Proving that countable intersection of G-$ \delta $ set is a G- $ \delta $ set

Question

I am trying to prove that countable intersection of G-$ \delta $ set is a G- $ \delta $ set .
I am trying to use countable union of F- $ \sigma $ is again a F-$ \sigma $ and that complement of G- $ \delta $ is F- $ \sigma $ and vice versa. but I don't know how to deal with S \ $
\bigcap $ $ \bigcap $ G- $ \delta $ which I must prove F- $ \sigma $.
Can someone please help.

Answer 1

Summarising comments, essentially:

1. You don't need to use $F_\sigma$ sets at all. It should be well-known that $\Bbb N \times \Bbb N$ is countable and so if $G_n = \bigcap_{m \in \Bbb N} O^{(n)}_m$ is a sequence of $G_\delta$'s in a space $X$ (so all $O^{(n)}_m$ are open sets) then $$\bigcap_{n \in \Bbb N} G_n = \bigcap_{(n,m) \in \Bbb N \times \Bbb N} O^{(n)}_m$$ is also a countable intersection of open sets, and hence a $G_\delta$.
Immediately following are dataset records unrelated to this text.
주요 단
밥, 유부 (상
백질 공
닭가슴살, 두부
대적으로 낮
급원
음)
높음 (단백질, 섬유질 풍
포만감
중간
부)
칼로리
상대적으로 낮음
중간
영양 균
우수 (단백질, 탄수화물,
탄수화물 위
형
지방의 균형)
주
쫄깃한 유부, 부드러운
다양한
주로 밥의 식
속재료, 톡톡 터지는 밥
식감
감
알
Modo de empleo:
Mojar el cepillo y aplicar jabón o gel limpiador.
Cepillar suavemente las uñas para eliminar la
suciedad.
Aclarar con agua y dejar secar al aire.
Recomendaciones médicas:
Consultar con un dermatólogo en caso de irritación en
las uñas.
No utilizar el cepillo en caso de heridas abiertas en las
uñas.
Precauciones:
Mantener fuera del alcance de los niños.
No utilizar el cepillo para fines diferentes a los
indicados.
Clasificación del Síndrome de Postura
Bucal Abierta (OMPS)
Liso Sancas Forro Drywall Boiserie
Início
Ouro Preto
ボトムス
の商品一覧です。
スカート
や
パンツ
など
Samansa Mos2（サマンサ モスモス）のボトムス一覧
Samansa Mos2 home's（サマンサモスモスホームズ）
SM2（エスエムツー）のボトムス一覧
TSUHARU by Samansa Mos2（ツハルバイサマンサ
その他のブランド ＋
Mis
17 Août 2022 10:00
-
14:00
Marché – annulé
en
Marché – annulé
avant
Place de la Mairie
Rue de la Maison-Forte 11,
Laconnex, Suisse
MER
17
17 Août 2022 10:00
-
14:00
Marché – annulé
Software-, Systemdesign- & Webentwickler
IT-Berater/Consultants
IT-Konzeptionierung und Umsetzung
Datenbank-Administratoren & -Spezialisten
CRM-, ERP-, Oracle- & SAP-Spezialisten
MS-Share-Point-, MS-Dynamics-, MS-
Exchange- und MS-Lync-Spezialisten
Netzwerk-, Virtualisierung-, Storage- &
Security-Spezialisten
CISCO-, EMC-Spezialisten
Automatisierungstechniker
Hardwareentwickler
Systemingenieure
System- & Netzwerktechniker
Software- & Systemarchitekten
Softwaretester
2. But if $F_\sigma$ are absolutely necessary, apply de Morgan twice: $$\left(\bigcap_n \bigcap_m O^{(n)}_m\right)^\complement =\bigcup_n \left(\bigcap_m O^{(n)}_m \right)^\complement = \bigcup_n \bigcup_m \left(O^{(n)}_m\right)^\complement $$ so the complement of $\bigcap_n G_n$ is an $F_\sigma$ (a countable union of $F_\sigma$ sets was supposed to be known) and so the set itself is $G_\delta$. But IMHO this is too roundabout a way.